## Task directions:
Go through the listing below and gather every line with the word "content".

★ ★ ★ ★ ★

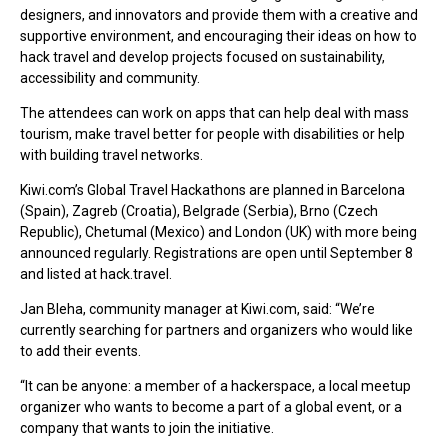
designers, and innovators and provide them with a creative and
supportive environment, and encouraging their ideas on how to
hack travel and develop projects focused on sustainability,
accessibility and community.
The attendees can work on apps that can help deal with mass
tourism, make travel better for people with disabilities or help
with building travel networks.
Kiwi.com’s Global Travel Hackathons are planned in Barcelona
(Spain), Zagreb (Croatia), Belgrade (Serbia), Brno (Czech
Republic), Chetumal (Mexico) and London (UK) with more being
announced regularly. Registrations are open until September 8
and listed at hack.travel.
Jan Bleha, community manager at Kiwi.com, said: “We’re
currently searching for partners and organizers who would like
to add their events.
“It can be anyone: a member of a hackerspace, a local meetup
organizer who wants to become a part of a global event, or a
company that wants to join the initiative.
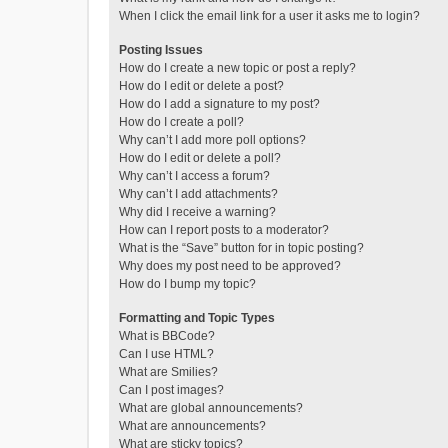
When I click the email link for a user it asks me to login?
Posting Issues
How do I create a new topic or post a reply?
How do I edit or delete a post?
How do I add a signature to my post?
How do I create a poll?
Why can’t I add more poll options?
How do I edit or delete a poll?
Why can’t I access a forum?
Why can’t I add attachments?
Why did I receive a warning?
How can I report posts to a moderator?
What is the “Save” button for in topic posting?
Why does my post need to be approved?
How do I bump my topic?
Formatting and Topic Types
What is BBCode?
Can I use HTML?
What are Smilies?
Can I post images?
What are global announcements?
What are announcements?
What are sticky topics?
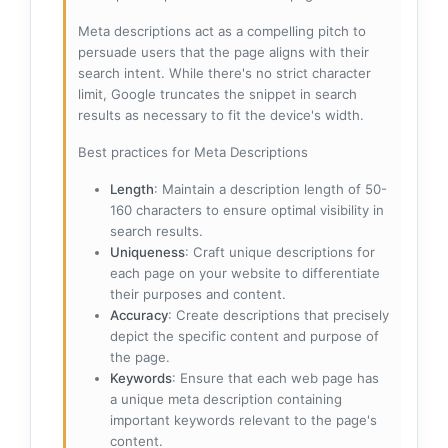
Meta descriptions act as a compelling pitch to
persuade users that the page aligns with their
search intent. While there's no strict character
limit, Google truncates the snippet in search
results as necessary to fit the device's width.
Best practices for Meta Descriptions
Length
: Maintain a description length of 50-
160 characters to ensure optimal visibility in
search results.
Uniqueness
: Craft unique descriptions for
each page on your website to differentiate
their purposes and content.
Accuracy
: Create descriptions that precisely
depict the specific content and purpose of
the page.
Keywords
: Ensure that each web page has
a unique meta description containing
important keywords relevant to the page's
content.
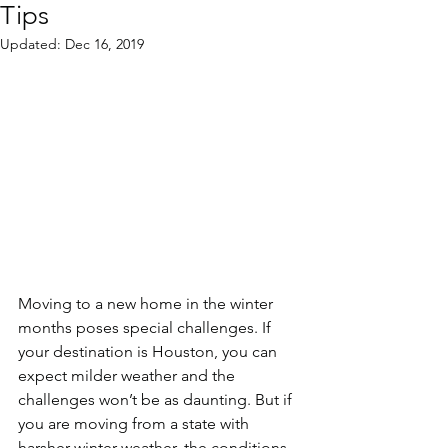
Tips
Updated:
Dec 16, 2019
Moving to a new home in the winter 
months poses special challenges. If 
your destination is Houston, you can 
expect milder weather and the 
challenges won’t be as daunting. But if 
you are moving from a state with 
harsher winter weather, the conditions 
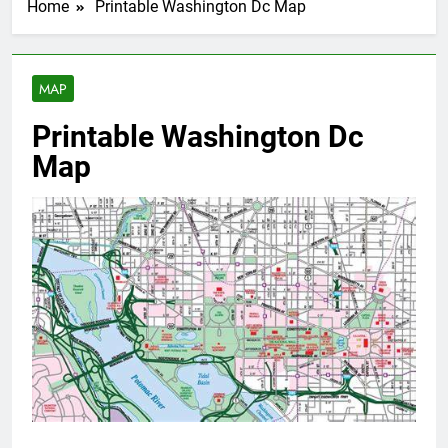
Home
Printable Washington Dc Map
MAP
Printable Washington Dc
Map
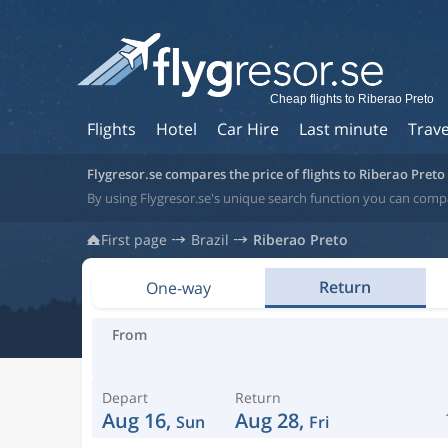
Cheap flights to Riberao Preto
Flights
Hotel
Car Hire
Last minute
Trave
Flygresor.se compares the price of flights to Riberao Preto
By using Flygresor.se's unique search function you can compar
First page
Brazil
Riberao Preto
Return
One-way
From
Depart
Return
Aug 16,
Aug 28,
Sun
Fri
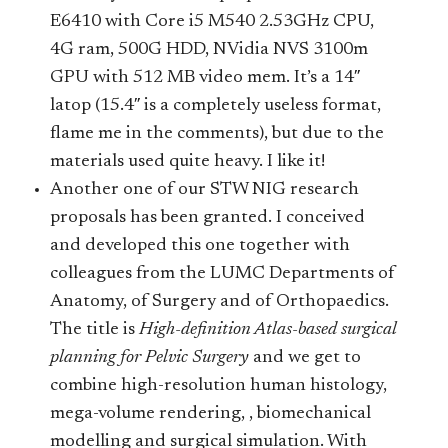
E6410 with Core i5 M540 2.53GHz CPU,
4G ram, 500G HDD, NVidia NVS 3100m
GPU with 512 MB video mem. It’s a 14″
latop (15.4″ is a completely useless format,
flame me in the comments), but due to the
materials used quite heavy. I like it!
Another one of our STW NIG research
proposals has been granted. I conceived
and developed this one together with
colleagues from the LUMC Departments of
Anatomy, of Surgery and of Orthopaedics.
The title is
High-definition Atlas-based surgical
planning for Pelvic Surgery
and we get to
combine high-resolution human histology,
mega-volume rendering, , biomechanical
modelling and surgical simulation. With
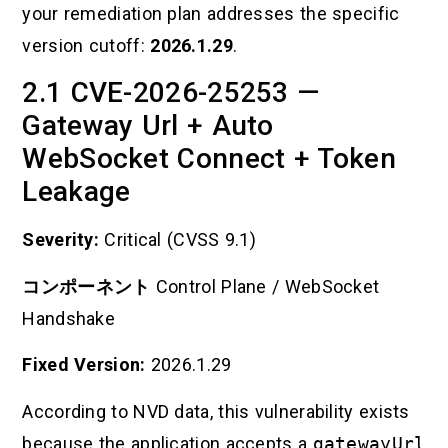
your remediation plan addresses the specific
version cutoff:
2026.1.29
.
2.1 CVE-2026-25253 —
Gateway Url + Auto
WebSocket Connect + Token
Leakage
Severity:
Critical (CVSS 9.1)
コンポーネント
Control Plane / WebSocket
Handshake
Fixed Version:
2026.1.29
According to NVD data, this vulnerability exists
because the application accepts a
gatewayUrl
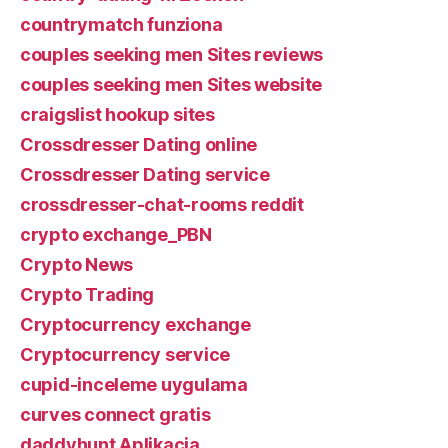
countrymatch funziona
couples seeking men Sites reviews
couples seeking men Sites website
craigslist hookup sites
Crossdresser Dating online
Crossdresser Dating service
crossdresser-chat-rooms reddit
crypto exchange_PBN
Crypto News
Crypto Trading
Cryptocurrency exchange
Cryptocurrency service
cupid-inceleme uygulama
curves connect gratis
daddyhunt Aplikacja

★ ★ ★ ★ ★

## Solution for this problem:
their purposes and content.
depict the specific content and purpose of
content.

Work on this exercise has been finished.